Pakta itu memiliki mekanisme pengawasan rutin. Secara berkala, yakni per-90 hari, para negara anggota akan memberikan sertifikasi kepatuhan kepada Iran setelah melakukan peninjauan.

Terakhir kali, AS memberikan sertifikasi kepatuhan kepada Iran pada Juli 2017. Sementara negara JCPOA lain tetap rutin memberikan sertifikasi.

"Presiden (Trump) dan pemerintah benar-benar berkomitmen untuk terus memberikan dan semakin menambah bobot sanksi ekonomi AS terhadap Iran," kata Wakil Presiden Mike Pence, menanggapi pertanyaan seputar JCPOA pekan lalu.

"Sekarang, kami (pemerintah AS) juga bekerja sama dengan Kongres AS untuk mencapai kesepakatan, syarat, dan sanksi baru terhadap Iran untuk ke depannya," tambah Pence.
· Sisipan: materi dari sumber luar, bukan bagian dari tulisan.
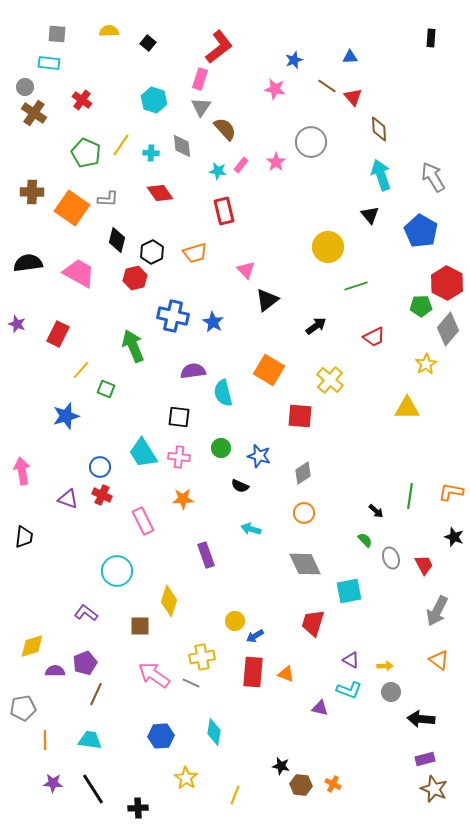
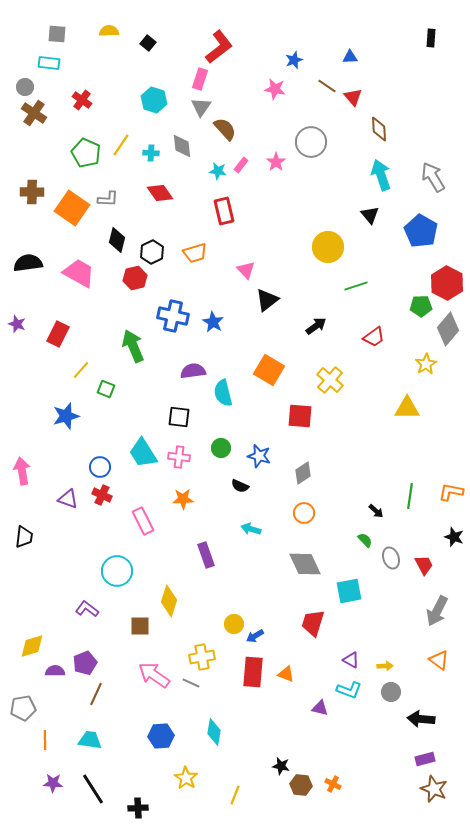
red trapezoid at (374, 337): rotated 10 degrees counterclockwise
purple L-shape at (86, 613): moved 1 px right, 4 px up
yellow circle at (235, 621): moved 1 px left, 3 px down
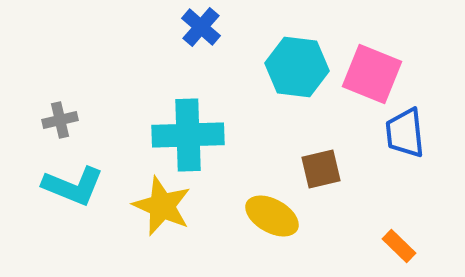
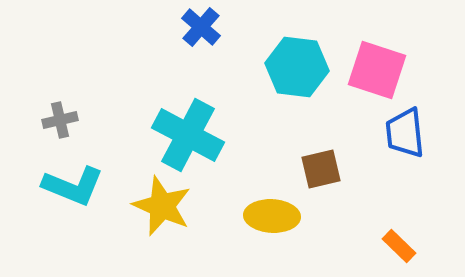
pink square: moved 5 px right, 4 px up; rotated 4 degrees counterclockwise
cyan cross: rotated 30 degrees clockwise
yellow ellipse: rotated 26 degrees counterclockwise
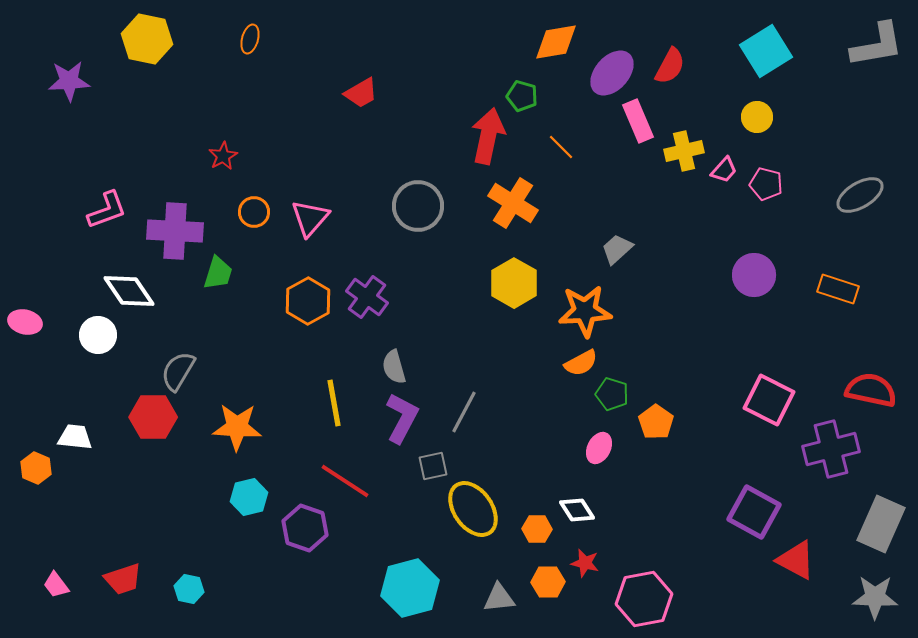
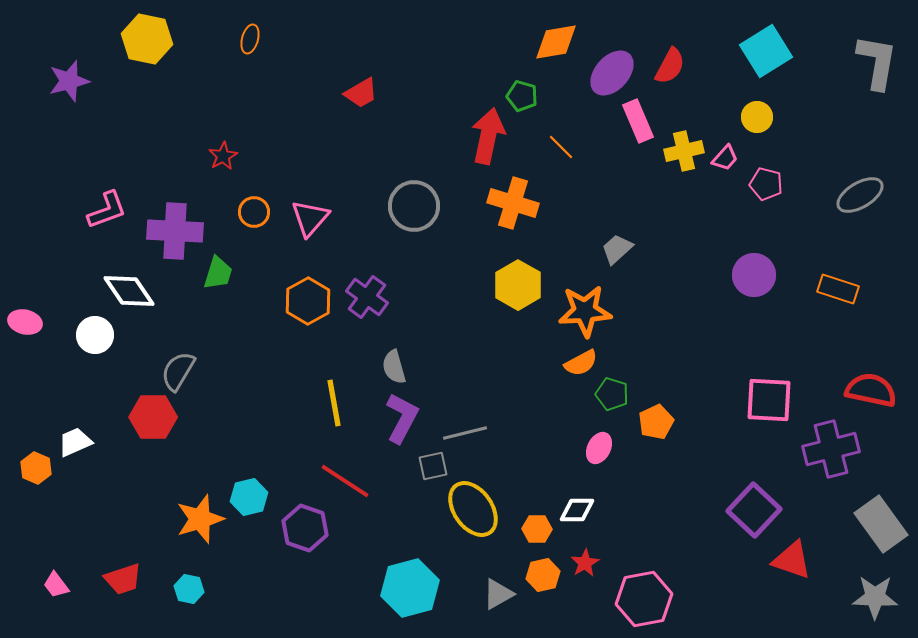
gray L-shape at (877, 45): moved 17 px down; rotated 70 degrees counterclockwise
purple star at (69, 81): rotated 12 degrees counterclockwise
pink trapezoid at (724, 170): moved 1 px right, 12 px up
orange cross at (513, 203): rotated 15 degrees counterclockwise
gray circle at (418, 206): moved 4 px left
yellow hexagon at (514, 283): moved 4 px right, 2 px down
white circle at (98, 335): moved 3 px left
pink square at (769, 400): rotated 24 degrees counterclockwise
gray line at (464, 412): moved 1 px right, 21 px down; rotated 48 degrees clockwise
orange pentagon at (656, 422): rotated 12 degrees clockwise
orange star at (237, 427): moved 37 px left, 92 px down; rotated 21 degrees counterclockwise
white trapezoid at (75, 437): moved 5 px down; rotated 30 degrees counterclockwise
white diamond at (577, 510): rotated 57 degrees counterclockwise
purple square at (754, 512): moved 2 px up; rotated 14 degrees clockwise
gray rectangle at (881, 524): rotated 60 degrees counterclockwise
red triangle at (796, 560): moved 4 px left; rotated 9 degrees counterclockwise
red star at (585, 563): rotated 28 degrees clockwise
orange hexagon at (548, 582): moved 5 px left, 7 px up; rotated 12 degrees counterclockwise
gray triangle at (499, 598): moved 1 px left, 4 px up; rotated 24 degrees counterclockwise
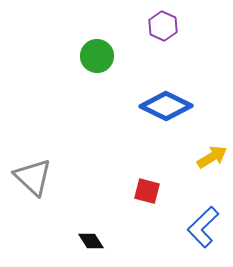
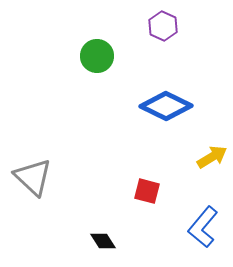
blue L-shape: rotated 6 degrees counterclockwise
black diamond: moved 12 px right
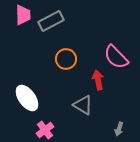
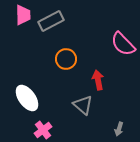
pink semicircle: moved 7 px right, 13 px up
gray triangle: rotated 10 degrees clockwise
pink cross: moved 2 px left
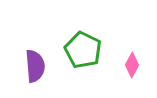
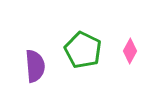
pink diamond: moved 2 px left, 14 px up
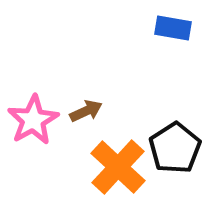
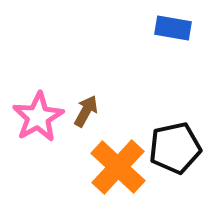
brown arrow: rotated 36 degrees counterclockwise
pink star: moved 5 px right, 3 px up
black pentagon: rotated 21 degrees clockwise
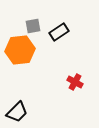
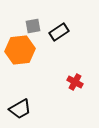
black trapezoid: moved 3 px right, 3 px up; rotated 15 degrees clockwise
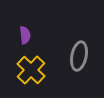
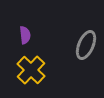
gray ellipse: moved 7 px right, 11 px up; rotated 12 degrees clockwise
Kendati demikian, anggota Kongres AS dari Partai Demokrat, Brad Sherman, mengatakan lembaganya masih terpecah soal JCPOA -- meski pada voting soal demo di Iran, sebagian besar anggota kongres satu suara.

3 dari 3 halaman

Donald Trump Memanfaatkan Demo Iran untuk Merombak JCPOA

Belakangan muncul dugaan, Donald Trump sengaja memanfaatkan momentum demonstrasi berdarah di Iran sebagai "kartu as" untuk menghentikan penilaian sertifikasi kepatuhan Teheran terhadap "Kesepakatan Nuklir Iran" (JCPOA). Demikian seperti dikutip dari CNN.

Dan pada pertengahan Januari 2018 ini, Trump -- sesuai mandat JCPOA -- harus segera memberikan sertifikasi.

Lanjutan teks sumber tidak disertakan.